◆ Exercise prompt ◆
Print, in exact form, the lines below from the one containing "October 2013" through the one containing "Click to learn more", and omit all others.

Saved entries:
+++++

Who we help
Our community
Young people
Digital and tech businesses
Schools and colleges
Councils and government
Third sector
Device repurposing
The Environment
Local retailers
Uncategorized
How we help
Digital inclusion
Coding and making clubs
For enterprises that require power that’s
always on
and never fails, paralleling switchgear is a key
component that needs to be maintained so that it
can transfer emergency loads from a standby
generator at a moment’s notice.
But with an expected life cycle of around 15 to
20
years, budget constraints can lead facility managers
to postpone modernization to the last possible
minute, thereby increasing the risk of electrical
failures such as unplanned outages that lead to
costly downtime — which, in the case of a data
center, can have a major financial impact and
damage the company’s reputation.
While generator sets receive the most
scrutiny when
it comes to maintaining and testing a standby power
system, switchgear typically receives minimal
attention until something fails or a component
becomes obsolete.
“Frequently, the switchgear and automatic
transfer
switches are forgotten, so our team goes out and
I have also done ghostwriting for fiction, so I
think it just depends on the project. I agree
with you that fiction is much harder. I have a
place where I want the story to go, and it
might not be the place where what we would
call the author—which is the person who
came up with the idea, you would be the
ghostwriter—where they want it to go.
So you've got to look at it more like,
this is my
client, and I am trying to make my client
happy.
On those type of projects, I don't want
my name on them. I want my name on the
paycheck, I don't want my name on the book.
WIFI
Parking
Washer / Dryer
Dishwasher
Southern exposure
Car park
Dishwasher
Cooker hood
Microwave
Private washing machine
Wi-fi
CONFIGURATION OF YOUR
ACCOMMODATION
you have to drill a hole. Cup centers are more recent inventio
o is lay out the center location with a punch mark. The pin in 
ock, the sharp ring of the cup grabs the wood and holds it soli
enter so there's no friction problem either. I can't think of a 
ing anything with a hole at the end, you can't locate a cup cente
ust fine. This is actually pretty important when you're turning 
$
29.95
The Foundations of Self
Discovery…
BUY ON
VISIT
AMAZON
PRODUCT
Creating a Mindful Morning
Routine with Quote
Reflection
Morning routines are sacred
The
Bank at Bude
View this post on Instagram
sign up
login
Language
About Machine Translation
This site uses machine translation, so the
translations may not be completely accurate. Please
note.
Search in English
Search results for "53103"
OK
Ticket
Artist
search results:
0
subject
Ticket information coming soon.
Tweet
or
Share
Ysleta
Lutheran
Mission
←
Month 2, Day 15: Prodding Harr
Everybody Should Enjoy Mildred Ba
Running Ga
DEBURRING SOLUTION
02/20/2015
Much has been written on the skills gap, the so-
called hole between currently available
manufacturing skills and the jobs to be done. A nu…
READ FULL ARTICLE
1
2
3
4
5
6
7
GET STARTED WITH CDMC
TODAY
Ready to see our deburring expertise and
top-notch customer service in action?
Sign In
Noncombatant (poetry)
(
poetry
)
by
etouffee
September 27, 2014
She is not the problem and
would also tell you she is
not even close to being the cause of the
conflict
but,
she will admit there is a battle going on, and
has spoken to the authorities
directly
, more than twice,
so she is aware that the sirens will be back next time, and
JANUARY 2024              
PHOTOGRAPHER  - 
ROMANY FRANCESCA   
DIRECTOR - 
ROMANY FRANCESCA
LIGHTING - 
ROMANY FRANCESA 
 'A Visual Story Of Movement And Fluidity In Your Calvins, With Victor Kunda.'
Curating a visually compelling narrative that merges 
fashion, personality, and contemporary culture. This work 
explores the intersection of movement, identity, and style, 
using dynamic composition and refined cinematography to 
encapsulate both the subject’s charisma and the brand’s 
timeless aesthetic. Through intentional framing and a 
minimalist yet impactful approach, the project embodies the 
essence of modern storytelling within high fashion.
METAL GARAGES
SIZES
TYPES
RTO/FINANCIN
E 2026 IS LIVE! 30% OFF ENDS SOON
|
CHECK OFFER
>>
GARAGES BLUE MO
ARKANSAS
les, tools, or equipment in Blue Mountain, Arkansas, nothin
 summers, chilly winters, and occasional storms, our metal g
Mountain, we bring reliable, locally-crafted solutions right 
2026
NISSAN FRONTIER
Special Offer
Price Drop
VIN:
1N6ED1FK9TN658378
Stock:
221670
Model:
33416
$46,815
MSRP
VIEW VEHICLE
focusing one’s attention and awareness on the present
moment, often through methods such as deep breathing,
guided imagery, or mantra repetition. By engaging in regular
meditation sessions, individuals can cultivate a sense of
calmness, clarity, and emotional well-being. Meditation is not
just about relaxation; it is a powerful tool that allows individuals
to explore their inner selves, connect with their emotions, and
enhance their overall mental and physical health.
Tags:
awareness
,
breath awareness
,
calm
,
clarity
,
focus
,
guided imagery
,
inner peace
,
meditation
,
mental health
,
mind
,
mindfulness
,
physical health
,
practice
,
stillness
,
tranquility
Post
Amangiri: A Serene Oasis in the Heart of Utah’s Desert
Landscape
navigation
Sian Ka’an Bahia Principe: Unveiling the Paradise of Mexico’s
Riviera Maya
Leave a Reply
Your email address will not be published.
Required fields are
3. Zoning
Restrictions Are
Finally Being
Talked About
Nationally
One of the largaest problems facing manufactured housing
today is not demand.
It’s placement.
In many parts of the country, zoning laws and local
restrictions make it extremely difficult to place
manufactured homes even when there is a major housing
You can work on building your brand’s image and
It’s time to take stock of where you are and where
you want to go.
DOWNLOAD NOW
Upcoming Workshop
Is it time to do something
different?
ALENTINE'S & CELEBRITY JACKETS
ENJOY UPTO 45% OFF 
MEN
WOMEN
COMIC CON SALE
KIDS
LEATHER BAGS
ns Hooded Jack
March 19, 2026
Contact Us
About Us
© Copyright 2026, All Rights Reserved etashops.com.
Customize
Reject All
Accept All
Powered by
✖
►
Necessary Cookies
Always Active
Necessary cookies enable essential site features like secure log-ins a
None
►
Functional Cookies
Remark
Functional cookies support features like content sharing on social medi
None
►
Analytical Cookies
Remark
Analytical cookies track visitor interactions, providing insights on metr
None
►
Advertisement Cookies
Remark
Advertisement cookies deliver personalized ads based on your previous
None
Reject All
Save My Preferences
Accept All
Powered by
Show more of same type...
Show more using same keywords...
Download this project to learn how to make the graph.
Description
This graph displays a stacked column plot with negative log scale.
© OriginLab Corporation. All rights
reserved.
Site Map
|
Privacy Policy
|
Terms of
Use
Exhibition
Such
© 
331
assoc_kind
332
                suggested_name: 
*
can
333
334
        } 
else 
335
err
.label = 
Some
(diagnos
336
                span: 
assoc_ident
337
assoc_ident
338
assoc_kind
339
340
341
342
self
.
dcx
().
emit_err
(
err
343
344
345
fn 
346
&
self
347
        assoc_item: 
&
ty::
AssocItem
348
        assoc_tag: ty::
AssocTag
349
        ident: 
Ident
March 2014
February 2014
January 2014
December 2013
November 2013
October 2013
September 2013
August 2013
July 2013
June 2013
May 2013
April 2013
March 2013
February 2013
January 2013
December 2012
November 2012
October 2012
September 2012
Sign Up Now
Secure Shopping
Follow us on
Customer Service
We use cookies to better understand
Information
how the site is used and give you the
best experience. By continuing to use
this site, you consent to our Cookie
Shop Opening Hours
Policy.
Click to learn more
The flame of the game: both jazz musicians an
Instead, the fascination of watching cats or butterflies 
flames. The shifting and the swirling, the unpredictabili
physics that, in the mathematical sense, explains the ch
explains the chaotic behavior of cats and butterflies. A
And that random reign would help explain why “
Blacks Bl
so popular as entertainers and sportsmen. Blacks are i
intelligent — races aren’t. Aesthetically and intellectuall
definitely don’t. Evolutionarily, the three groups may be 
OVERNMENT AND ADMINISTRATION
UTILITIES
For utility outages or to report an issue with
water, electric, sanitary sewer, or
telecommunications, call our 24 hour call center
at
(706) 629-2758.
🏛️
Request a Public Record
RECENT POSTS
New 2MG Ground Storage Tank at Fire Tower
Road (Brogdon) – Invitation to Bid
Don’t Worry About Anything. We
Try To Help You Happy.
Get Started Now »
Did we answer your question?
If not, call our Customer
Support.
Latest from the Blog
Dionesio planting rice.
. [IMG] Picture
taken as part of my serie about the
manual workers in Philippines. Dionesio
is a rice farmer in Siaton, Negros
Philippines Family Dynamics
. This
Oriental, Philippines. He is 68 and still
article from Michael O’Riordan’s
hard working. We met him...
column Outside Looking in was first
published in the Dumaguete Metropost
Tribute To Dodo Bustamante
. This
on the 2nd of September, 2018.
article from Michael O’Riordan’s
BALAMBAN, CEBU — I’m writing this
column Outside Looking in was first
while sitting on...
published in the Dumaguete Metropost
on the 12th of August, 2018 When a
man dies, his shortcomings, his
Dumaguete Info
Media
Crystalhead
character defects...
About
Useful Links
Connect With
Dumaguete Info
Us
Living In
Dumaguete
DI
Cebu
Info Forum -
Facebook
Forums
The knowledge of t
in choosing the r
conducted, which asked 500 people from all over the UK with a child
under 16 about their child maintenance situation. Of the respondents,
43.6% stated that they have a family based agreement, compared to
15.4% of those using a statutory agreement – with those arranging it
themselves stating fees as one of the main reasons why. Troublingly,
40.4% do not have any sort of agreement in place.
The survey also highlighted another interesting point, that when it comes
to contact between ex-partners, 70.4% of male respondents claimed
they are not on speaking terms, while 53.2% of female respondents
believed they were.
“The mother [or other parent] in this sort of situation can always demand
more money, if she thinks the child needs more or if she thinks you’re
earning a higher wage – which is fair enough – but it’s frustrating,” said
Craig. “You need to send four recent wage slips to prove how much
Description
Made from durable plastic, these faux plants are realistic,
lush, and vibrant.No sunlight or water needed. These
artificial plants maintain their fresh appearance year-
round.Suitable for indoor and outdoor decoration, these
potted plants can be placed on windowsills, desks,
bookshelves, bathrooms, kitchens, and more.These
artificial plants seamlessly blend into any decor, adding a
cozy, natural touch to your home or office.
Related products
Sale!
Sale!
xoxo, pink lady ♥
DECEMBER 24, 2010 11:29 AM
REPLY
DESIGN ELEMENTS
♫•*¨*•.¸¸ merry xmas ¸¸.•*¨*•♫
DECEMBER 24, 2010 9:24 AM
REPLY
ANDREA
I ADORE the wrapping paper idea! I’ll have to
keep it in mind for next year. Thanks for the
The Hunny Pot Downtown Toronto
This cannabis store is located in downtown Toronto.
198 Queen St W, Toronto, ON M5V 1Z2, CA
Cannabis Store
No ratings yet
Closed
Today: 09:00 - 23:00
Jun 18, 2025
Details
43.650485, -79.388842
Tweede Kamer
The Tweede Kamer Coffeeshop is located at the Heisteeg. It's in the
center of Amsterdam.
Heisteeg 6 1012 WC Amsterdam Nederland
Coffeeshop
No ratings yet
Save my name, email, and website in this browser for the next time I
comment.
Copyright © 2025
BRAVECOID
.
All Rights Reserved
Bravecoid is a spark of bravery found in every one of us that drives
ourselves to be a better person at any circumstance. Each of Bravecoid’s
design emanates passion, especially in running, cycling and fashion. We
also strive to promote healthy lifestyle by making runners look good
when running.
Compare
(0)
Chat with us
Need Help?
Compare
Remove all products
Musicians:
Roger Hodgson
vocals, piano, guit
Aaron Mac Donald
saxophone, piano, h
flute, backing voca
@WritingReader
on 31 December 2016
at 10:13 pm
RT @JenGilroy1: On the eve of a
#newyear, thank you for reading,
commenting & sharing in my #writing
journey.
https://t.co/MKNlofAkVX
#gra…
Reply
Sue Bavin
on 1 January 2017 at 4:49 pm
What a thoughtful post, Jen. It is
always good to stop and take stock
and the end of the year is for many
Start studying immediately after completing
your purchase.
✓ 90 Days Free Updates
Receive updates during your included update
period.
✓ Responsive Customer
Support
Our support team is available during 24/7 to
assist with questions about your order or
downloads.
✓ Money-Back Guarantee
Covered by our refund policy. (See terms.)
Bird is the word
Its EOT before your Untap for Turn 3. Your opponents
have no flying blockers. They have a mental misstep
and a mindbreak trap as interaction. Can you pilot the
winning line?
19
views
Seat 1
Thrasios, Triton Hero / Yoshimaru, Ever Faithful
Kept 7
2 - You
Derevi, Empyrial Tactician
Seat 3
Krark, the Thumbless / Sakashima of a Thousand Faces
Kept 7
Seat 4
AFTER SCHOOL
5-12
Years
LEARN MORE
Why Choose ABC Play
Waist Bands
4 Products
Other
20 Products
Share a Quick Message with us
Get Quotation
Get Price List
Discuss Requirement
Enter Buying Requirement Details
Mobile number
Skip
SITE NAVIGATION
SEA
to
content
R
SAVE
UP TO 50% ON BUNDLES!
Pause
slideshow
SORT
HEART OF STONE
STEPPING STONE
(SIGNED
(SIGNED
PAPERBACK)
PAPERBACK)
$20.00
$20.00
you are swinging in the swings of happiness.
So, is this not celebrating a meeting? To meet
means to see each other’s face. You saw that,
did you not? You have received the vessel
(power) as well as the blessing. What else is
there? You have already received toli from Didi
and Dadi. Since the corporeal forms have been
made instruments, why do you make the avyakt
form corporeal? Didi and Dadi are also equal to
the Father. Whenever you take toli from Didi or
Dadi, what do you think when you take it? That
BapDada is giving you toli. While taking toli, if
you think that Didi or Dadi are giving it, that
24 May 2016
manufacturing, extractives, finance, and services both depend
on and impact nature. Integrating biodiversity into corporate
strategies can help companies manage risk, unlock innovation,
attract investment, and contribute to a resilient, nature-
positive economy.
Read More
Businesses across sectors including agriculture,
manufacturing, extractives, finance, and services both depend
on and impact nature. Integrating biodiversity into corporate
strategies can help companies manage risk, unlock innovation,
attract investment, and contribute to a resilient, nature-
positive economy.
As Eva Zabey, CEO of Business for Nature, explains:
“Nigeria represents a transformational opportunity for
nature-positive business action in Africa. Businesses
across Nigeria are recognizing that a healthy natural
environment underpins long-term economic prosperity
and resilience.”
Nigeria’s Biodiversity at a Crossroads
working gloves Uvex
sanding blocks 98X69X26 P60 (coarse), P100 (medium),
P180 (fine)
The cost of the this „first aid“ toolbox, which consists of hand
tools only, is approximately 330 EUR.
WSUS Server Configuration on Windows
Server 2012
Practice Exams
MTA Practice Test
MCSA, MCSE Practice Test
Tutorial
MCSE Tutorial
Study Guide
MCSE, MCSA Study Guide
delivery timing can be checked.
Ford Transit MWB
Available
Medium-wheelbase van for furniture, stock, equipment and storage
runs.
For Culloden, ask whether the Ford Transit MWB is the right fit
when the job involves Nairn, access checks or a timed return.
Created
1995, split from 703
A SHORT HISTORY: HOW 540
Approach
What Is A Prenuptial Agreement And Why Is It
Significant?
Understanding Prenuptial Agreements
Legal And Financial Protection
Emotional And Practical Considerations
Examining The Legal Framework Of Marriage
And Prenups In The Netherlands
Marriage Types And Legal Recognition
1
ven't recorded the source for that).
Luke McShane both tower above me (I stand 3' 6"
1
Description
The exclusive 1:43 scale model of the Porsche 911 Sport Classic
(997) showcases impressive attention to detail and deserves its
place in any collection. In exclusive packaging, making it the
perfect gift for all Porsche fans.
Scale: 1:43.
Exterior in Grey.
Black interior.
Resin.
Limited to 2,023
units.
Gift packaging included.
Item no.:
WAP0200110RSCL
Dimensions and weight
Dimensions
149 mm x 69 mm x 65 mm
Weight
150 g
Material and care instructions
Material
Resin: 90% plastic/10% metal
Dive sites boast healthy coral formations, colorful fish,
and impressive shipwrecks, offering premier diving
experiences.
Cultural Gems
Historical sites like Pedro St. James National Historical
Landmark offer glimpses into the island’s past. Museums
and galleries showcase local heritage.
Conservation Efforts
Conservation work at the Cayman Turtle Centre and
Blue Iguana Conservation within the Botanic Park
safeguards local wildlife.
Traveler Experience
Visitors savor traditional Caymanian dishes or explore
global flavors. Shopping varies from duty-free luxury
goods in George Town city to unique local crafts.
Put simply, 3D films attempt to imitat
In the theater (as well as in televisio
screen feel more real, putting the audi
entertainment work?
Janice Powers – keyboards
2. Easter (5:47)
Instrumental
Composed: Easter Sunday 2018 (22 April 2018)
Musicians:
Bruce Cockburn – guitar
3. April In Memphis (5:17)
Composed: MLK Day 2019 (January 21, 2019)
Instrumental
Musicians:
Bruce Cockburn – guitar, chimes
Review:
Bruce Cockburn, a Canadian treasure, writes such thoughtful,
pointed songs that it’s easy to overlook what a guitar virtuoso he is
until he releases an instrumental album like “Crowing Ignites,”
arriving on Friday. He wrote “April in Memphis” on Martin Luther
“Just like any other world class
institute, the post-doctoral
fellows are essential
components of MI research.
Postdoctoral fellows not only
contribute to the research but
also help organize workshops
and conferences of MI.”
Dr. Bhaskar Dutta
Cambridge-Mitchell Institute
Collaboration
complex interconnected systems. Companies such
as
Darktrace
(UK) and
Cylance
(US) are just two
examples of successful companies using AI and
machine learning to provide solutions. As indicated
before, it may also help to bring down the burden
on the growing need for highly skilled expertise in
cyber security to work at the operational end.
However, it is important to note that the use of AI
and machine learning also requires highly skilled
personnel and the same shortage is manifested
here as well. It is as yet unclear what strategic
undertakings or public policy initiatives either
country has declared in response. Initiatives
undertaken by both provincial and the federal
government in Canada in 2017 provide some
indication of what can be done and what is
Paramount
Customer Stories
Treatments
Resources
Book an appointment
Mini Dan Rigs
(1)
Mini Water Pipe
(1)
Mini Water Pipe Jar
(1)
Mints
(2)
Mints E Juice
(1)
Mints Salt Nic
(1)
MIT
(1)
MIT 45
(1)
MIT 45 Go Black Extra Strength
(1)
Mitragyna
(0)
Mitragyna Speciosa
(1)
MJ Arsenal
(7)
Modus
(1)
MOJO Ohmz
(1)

+++++

◆ Output for this task ◆
October 2013
September 2013
August 2013
July 2013
June 2013
May 2013
April 2013
March 2013
February 2013
January 2013
December 2012
November 2012
October 2012
September 2012
Sign Up Now
Secure Shopping
Follow us on
Customer Service
We use cookies to better understand
Information
how the site is used and give you the
best experience. By continuing to use
this site, you consent to our Cookie
Shop Opening Hours
Policy.
Click to learn more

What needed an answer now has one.